→ **ASSIGNMENT**: Repeat the data precisely as given.

→ **Dataset entries**:

--- START ---

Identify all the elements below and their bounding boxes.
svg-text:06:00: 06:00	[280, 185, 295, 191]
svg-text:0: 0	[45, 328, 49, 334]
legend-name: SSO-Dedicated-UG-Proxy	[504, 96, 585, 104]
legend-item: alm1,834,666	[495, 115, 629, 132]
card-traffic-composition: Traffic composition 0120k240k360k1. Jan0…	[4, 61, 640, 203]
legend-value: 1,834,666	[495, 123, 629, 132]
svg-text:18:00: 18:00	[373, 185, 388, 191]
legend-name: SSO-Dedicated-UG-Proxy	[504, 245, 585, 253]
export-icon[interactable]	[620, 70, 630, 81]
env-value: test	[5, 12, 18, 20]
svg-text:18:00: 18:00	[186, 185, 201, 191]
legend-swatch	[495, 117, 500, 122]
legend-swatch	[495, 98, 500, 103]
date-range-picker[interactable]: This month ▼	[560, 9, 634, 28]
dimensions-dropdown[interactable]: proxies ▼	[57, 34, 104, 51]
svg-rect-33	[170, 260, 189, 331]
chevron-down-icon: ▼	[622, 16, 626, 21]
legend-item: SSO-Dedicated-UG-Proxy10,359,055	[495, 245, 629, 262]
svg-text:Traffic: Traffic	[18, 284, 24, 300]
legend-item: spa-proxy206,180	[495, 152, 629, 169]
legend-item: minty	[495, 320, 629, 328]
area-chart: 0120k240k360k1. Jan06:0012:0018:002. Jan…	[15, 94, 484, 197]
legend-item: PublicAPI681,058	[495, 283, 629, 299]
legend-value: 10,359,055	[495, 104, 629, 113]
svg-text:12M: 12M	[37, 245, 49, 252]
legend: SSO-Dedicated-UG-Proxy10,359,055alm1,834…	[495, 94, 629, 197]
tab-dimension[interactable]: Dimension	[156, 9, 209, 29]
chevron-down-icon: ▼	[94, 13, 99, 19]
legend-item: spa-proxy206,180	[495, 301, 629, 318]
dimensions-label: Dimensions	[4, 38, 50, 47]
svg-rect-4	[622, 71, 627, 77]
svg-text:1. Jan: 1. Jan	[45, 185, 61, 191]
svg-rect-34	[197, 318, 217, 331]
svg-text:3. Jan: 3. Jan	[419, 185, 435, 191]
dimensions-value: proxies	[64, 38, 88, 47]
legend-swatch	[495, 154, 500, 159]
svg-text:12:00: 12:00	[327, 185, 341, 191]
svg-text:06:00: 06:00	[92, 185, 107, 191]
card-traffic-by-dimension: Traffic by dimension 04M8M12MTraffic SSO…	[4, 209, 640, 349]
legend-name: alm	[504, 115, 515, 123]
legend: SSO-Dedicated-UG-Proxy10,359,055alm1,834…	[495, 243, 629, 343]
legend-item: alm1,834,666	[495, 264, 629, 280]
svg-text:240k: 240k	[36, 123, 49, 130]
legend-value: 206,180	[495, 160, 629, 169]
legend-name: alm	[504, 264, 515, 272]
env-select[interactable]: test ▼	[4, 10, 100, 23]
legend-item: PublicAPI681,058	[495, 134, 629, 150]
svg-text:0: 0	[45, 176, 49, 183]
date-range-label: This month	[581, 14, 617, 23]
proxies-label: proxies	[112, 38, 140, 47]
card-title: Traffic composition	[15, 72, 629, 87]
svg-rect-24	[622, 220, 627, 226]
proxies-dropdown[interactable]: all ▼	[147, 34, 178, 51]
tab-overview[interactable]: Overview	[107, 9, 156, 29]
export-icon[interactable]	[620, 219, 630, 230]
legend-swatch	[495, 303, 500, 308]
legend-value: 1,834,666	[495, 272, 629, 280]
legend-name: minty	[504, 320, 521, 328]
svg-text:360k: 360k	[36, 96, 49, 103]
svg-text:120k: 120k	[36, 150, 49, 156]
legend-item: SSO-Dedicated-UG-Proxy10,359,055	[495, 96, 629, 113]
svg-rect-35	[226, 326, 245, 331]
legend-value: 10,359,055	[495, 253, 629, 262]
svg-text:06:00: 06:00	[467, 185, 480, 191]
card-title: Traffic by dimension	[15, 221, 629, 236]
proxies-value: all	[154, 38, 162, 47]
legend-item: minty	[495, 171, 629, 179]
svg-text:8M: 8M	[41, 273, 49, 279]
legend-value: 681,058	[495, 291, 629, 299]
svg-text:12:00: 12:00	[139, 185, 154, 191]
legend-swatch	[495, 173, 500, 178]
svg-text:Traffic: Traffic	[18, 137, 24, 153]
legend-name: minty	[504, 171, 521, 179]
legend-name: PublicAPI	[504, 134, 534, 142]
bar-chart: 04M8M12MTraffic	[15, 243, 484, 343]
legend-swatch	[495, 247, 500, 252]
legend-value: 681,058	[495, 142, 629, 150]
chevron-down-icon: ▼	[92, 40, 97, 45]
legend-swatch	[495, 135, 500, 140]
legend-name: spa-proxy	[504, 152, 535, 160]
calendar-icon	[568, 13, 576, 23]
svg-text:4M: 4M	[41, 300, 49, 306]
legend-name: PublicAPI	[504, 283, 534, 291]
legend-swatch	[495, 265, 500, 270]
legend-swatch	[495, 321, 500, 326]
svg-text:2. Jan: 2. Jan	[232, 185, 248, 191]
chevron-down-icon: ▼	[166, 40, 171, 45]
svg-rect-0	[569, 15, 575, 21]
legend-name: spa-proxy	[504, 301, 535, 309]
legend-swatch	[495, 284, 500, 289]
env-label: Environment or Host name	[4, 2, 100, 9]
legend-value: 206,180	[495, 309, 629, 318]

--- END ---

→ **SOLUTION TO THIS TASK**:
Identify all the elements below and their bounding boxes.
svg-text:06:00: 06:00	[280, 185, 295, 191]
svg-text:0: 0	[45, 328, 49, 334]
legend-name: SSO-Dedicated-UG-Proxy	[504, 96, 585, 104]
legend-item: alm1,834,666	[495, 115, 629, 132]
card-traffic-composition: Traffic composition 0120k240k360k1. Jan0…	[4, 61, 640, 203]
legend-value: 1,834,666	[495, 123, 629, 132]
svg-text:18:00: 18:00	[373, 185, 388, 191]
legend-name: SSO-Dedicated-UG-Proxy	[504, 245, 585, 253]
export-icon[interactable]	[620, 70, 630, 81]
env-value: test	[5, 12, 18, 20]
svg-text:18:00: 18:00	[186, 185, 201, 191]
legend-swatch	[495, 117, 500, 122]
legend-swatch	[495, 98, 500, 103]
date-range-picker[interactable]: This month ▼	[560, 9, 634, 28]
dimensions-dropdown[interactable]: proxies ▼	[57, 34, 104, 51]
svg-rect-33	[170, 260, 189, 331]
chevron-down-icon: ▼	[622, 16, 626, 21]
legend-item: SSO-Dedicated-UG-Proxy10,359,055	[495, 245, 629, 262]
svg-text:Traffic: Traffic	[18, 284, 24, 300]
legend-item: spa-proxy206,180	[495, 152, 629, 169]
legend-item: minty	[495, 320, 629, 328]
area-chart: 0120k240k360k1. Jan06:0012:0018:002. Jan…	[15, 94, 484, 197]
legend-item: PublicAPI681,058	[495, 283, 629, 299]
legend-value: 10,359,055	[495, 104, 629, 113]
svg-text:12M: 12M	[37, 245, 49, 252]
legend: SSO-Dedicated-UG-Proxy10,359,055alm1,834…	[495, 94, 629, 197]
tab-dimension[interactable]: Dimension	[156, 9, 209, 29]
chevron-down-icon: ▼	[94, 13, 99, 19]
legend-item: spa-proxy206,180	[495, 301, 629, 318]
dimensions-label: Dimensions	[4, 38, 50, 47]
svg-rect-4	[622, 71, 627, 77]
svg-text:1. Jan: 1. Jan	[45, 185, 61, 191]
svg-rect-34	[197, 318, 217, 331]
svg-text:3. Jan: 3. Jan	[419, 185, 435, 191]
dimensions-value: proxies	[64, 38, 88, 47]
legend-swatch	[495, 154, 500, 159]
svg-text:12:00: 12:00	[327, 185, 341, 191]
svg-text:06:00: 06:00	[92, 185, 107, 191]
card-traffic-by-dimension: Traffic by dimension 04M8M12MTraffic SSO…	[4, 209, 640, 349]
legend-name: alm	[504, 115, 515, 123]
legend: SSO-Dedicated-UG-Proxy10,359,055alm1,834…	[495, 243, 629, 343]
legend-item: alm1,834,666	[495, 264, 629, 280]
svg-text:240k: 240k	[36, 123, 49, 130]
legend-value: 206,180	[495, 160, 629, 169]
legend-name: alm	[504, 264, 515, 272]
env-select[interactable]: test ▼	[4, 10, 100, 23]
legend-item: PublicAPI681,058	[495, 134, 629, 150]
svg-text:0: 0	[45, 176, 49, 183]
date-range-label: This month	[581, 14, 617, 23]
proxies-label: proxies	[112, 38, 140, 47]
card-title: Traffic composition	[15, 72, 629, 87]
svg-rect-24	[622, 220, 627, 226]
proxies-dropdown[interactable]: all ▼	[147, 34, 178, 51]
tab-overview[interactable]: Overview	[107, 9, 156, 29]
export-icon[interactable]	[620, 219, 630, 230]
legend-swatch	[495, 303, 500, 308]
legend-value: 1,834,666	[495, 272, 629, 280]
legend-name: minty	[504, 320, 521, 328]
svg-text:360k: 360k	[36, 96, 49, 103]
svg-text:120k: 120k	[36, 150, 49, 156]
legend-item: SSO-Dedicated-UG-Proxy10,359,055	[495, 96, 629, 113]
svg-rect-35	[226, 326, 245, 331]
legend-value: 10,359,055	[495, 253, 629, 262]
svg-text:06:00: 06:00	[467, 185, 480, 191]
card-title: Traffic by dimension	[15, 221, 629, 236]
proxies-value: all	[154, 38, 162, 47]
legend-item: minty	[495, 171, 629, 179]
svg-text:8M: 8M	[41, 273, 49, 279]
legend-value: 681,058	[495, 291, 629, 299]
svg-text:12:00: 12:00	[139, 185, 154, 191]
legend-swatch	[495, 173, 500, 178]
svg-text:Traffic: Traffic	[18, 137, 24, 153]
legend-name: minty	[504, 171, 521, 179]
legend-name: PublicAPI	[504, 134, 534, 142]
bar-chart: 04M8M12MTraffic	[15, 243, 484, 343]
legend-swatch	[495, 247, 500, 252]
legend-value: 681,058	[495, 142, 629, 150]
chevron-down-icon: ▼	[92, 40, 97, 45]
legend-swatch	[495, 135, 500, 140]
legend-name: spa-proxy	[504, 152, 535, 160]
calendar-icon	[568, 13, 576, 23]
svg-text:4M: 4M	[41, 300, 49, 306]
legend-name: PublicAPI	[504, 283, 534, 291]
legend-swatch	[495, 265, 500, 270]
legend-swatch	[495, 321, 500, 326]
svg-text:2. Jan: 2. Jan	[232, 185, 248, 191]
chevron-down-icon: ▼	[166, 40, 171, 45]
svg-rect-0	[569, 15, 575, 21]
legend-name: spa-proxy	[504, 301, 535, 309]
legend-swatch	[495, 284, 500, 289]
env-label: Environment or Host name	[4, 2, 100, 9]
legend-value: 206,180	[495, 309, 629, 318]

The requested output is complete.